Backed by a crack Scandinavian rhythm section, tenor saxophonist Scott Hamilton delivers seven schnapps-smooth Swedish ballads and mid-tempo tunes that include the standard "Dear Old Stockholm" and Quincy Jones' "Stockholm Sweetnin.'" Pianist Jan Lundgren, bassist Jesper Lundgaard and drummer Christian Leth provide Hamilton a cool and seamless continuum for the saxophonist to play with and over. All are provided solo space, Lundgaard taking advantage of his on "Dear Old Stockholm," turning in an angular yet melodic spot without losing any swing.

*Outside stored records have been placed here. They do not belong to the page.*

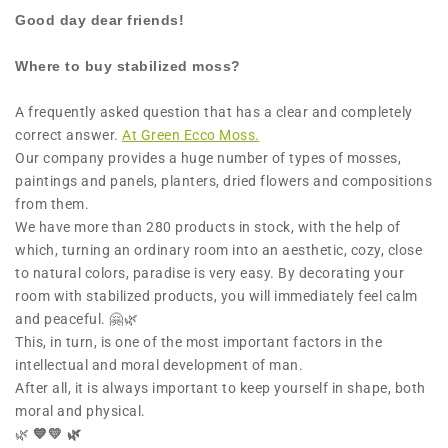
Good day dear friends!
Where to buy stabilized moss?
A frequently asked question that has a clear and completely
correct answer.
At Green Ecco Moss.
Our company provides a huge number of types of mosses,
paintings and panels, planters, dried flowers and compositions
from them.
We have more than 280 products in stock, with the help of
which, turning an ordinary room into an aesthetic, cozy, close
to natural colors, paradise is very easy. By decorating your
room with stabilized products, you will immediately feel calm
and peaceful. 🤗🌿
This, in turn, is one of the most important factors in the
intellectual and moral development of man.
After all, it is always important to keep yourself in shape, both
moral and physical.
🌿
💙💛 🌿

Pianist Lundgren is perfectly composed within the confines of Lundgaard's Swiss timekeeping. His solos, such as "Swing in F," are informed and carefully conceived, filled with drama and relaxed suspense. This band shares a great empathy with Hamilton, who responds, in kind, with some of his warmest tenor playing. "You Can't Be In Love With A Dream" is downright creamy and rich, Hamilton playing with a breathy expectation. An audio dictionary would play this recording as an example of jazz; it is the very best of traditional mainstream.

John Escreet
Sabotage and Celebration
Whirlwind Recordings
2013

Pianist John Escreet is one of a group of progressive jazz artists redefining jazz performance. This group includes alto saxophonist David Binney, pianist Taylor Eigsti, and vocalists Gretchen Parlato, Becca Stevens, and Rebecca Martin, among many others. These musicians are intent on leaving a very definite mark on jazz as it enters its second one-hundred years. Escreet's music has been the subject of many reviews at All About Jazz including his most recent releases, Don't Fight The Inevitable (Mythology Records, 2010), The Age We Live In (Mythology Records, 2011), and Exception To The Rule (Criss Cross, 2011). He is a restless sort of musician, trying many things at once before choosing a direction for a project.

On Sabotage and Celebration, another recording of seven selections, Escreet travels from the abstract classical on "Axis of Hope" through the breezy and balladic "He Who Dares" with its craggy head and solid rhythm to the pure chaos of the middle section of the lengthy title composition, tenor saxophonist Chris Potter playing his best John Coltrane on ecstasy while Escreet weaves in and out of Don Pullen by way of Cecil Taylor. Iconoclastic drummer Jim Black plays, well, iconoclastically. "Beyond Your Wildest Dreams" features the ubiquitous David Binney on alto and soprano saxophones as well as the same string section opening the recording. It is a cogent and edgy platform for Binney to wail. Escreet's innate restlessness will insure more compelling music like this.


Tracks and Personnel

Swedish Ballads...and More

Tracks: Dear Old Stockholm; Swing in F; You Can't Be In Love With A Dream; Trubbel; Stockholm Sweetnin'; Min Soldat (My Soldier); Bluesioktaver.

Personnel: Scott Hamilton: tenor saxophone; Jan Lundgren: piano; Jester Lundgaard: bass; Kristian Leth: drums.

Sabotage and Celebration

Tracks: Axis of Hope; He Who Dares; Sabotage and Celebration; The Decapitator; Laura Angela; Animal Style; Beyond Your Wildest Dreams.

Personnel: John Escreet: keyboards; David Binney: alto and soprano saxophones (7); Christ Potter: tenor saxophone; Matt Brewer: bass; Jim Black: drums; Adam Rogers: guitar (5, 7); Louis Cole, Genevieve Artadi, Nina Geiger: vocals (7); Fung Chern Hwei: violin; Annette Homann: violin; Hannah Levinson: viola; Mariel Roberts: cello; Garth Stevenson: double bass; Shane Endsley: trumpet; Josh Roseman: trombone.